# Best item I ever invested in!



## kindai (Feb 8, 2016)

Refillable 0ppm Water Filter (7 litre) RG-Filter-7L












Ok so not exactly 0ppm, but damn close!

Anyway washed the car today in the blazing heat, as I washed a panel, sprayed it off via the filter and that was it, no towel drying, no sprays, just washed off with water and left to dry.

Now I know if I did that out of the tap the car would look worse than if it hadn't been washed. 

But today...

Zilch, nada, nothing! 











The investment is worth it simply on the de-stress of now having to panic about drying panels.


----------



## TAZZMAXX (Mar 9, 2010)

So, you're pregnant?:chuckle:


----------



## mouthwash (Oct 7, 2016)

I need one of them, the water is pretty savage for leaving stains in this area.


----------



## MS33 (Jun 27, 2007)

I use this if Im feeling lazy, works very well. It has a replaceable filter.


----------



## TREG (May 20, 2004)

Just seen this thread.

Can you explain how you exactly you set it up and use it as I've never heard of anything like it I don't think?!

I can see the results and they look great but interested to hear how its done


----------



## kindai (Feb 8, 2016)

TREG said:


> Just seen this thread.
> 
> Can you explain how you exactly you set it up and use it as I've never heard of anything like it I don't think?!
> 
> I can see the results and they look great but interested to hear how its done


Very simple, you just stick the filter between the tap and the hose. All the water comes out the tap, is forced through the filter and then out the hose to the pressure washer/spray gun etc.


----------



## TREG (May 20, 2004)

kindai said:


> Very simple, you just stick the filter between the tap and the hose.

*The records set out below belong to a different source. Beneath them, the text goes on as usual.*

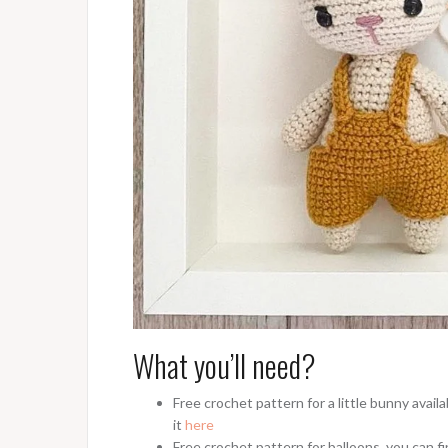
What you’ll need?
Free crochet pattern for a little bunny avai
it
here
Free crochet pattern for balloons, you can fi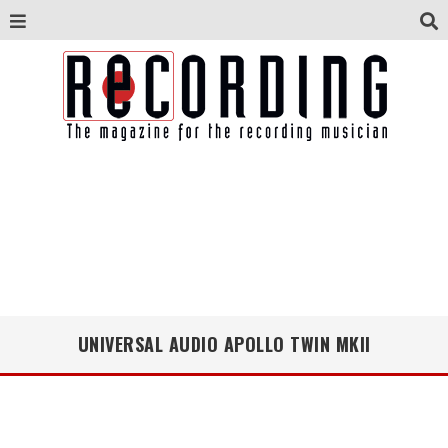
UNIVERSAL AUDIO APOLLO TWIN MKII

All the water comes out the tap, is forced through the filter and then out the hose to the pressure washer/spray gun etc.

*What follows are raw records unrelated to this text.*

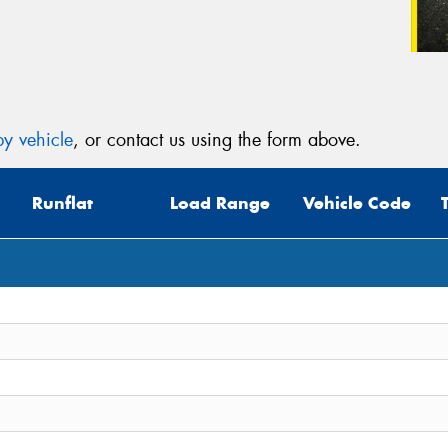
y vehicle
, or contact us using the form above.
Runflat
Load Range
Vehicle Code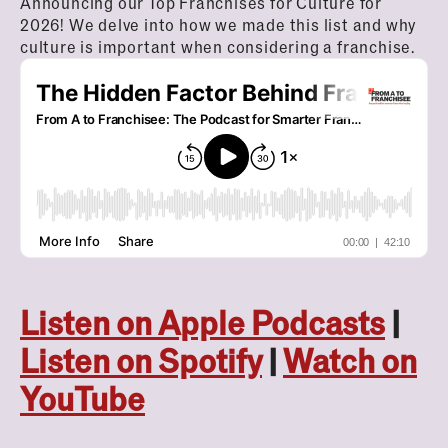
Announcing our Top Franchises for Culture for
2026! We delve into how we made this list and why
culture is important when considering a franchise.
Listen on Apple Podcasts
|
Listen on Spotify
|
Watch on
YouTube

So not much use with the old bucket and mitt then?:chuckle:


----------



## kindai (Feb 8, 2016)

TREG said:


> So not much use with the old bucket and mitt then?:chuckle:


Well the idea is you use the filtered water to rinse off the suds, and get zero water marks without the need to hand dry.


----------



## TREG (May 20, 2004)

kindai said:


> Well the idea is you use the filtered water to rinse off the suds, and get zero water marks without the need to hand dry.




Great idea.
I do have a jet washer but it's easier just to get the bucket and mitt out than mess around setting it up.

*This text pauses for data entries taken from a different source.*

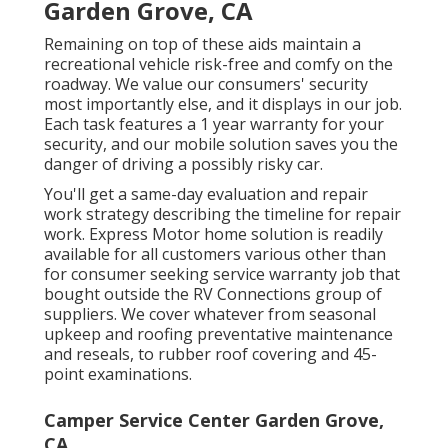
Garden Grove, CA
Remaining on top of these aids maintain a
recreational vehicle risk-free and comfy on the
roadway. We value our consumers' security
most importantly else, and it displays in our job.
Each task features a 1 year warranty for your
security, and our mobile solution saves you the
danger of driving a possibly risky car.
You'll get a same-day evaluation and repair
work strategy describing the timeline for repair
work. Express Motor home solution is readily
available for all customers various other than
for consumer seeking service warranty job that
bought outside the RV Connections group of
suppliers. We cover whatever from seasonal
upkeep and roofing preventative maintenance
and reseals, to rubber roof covering and 45-
point examinations.
Camper Service Center Garden Grove,
CA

I suppose by the time I've wiped the drying marks away it would be quicker to use this.

Would the filter sit over an outside tap?


----------



## samgtr (Aug 4, 2010)

I use this, touchless drying and is loads of fun

Airforce master blaster


----------



## kindai (Feb 8, 2016)

TREG said:


> Great idea.
> I do have a jet washer but it's easier just to get the bucket and mitt out than mess around setting it up.
> 
> I suppose by the time I've wiped the drying marks away it would be quicker to use this.
> ...


Easily, it doesnt weigh much even when full of water.


----------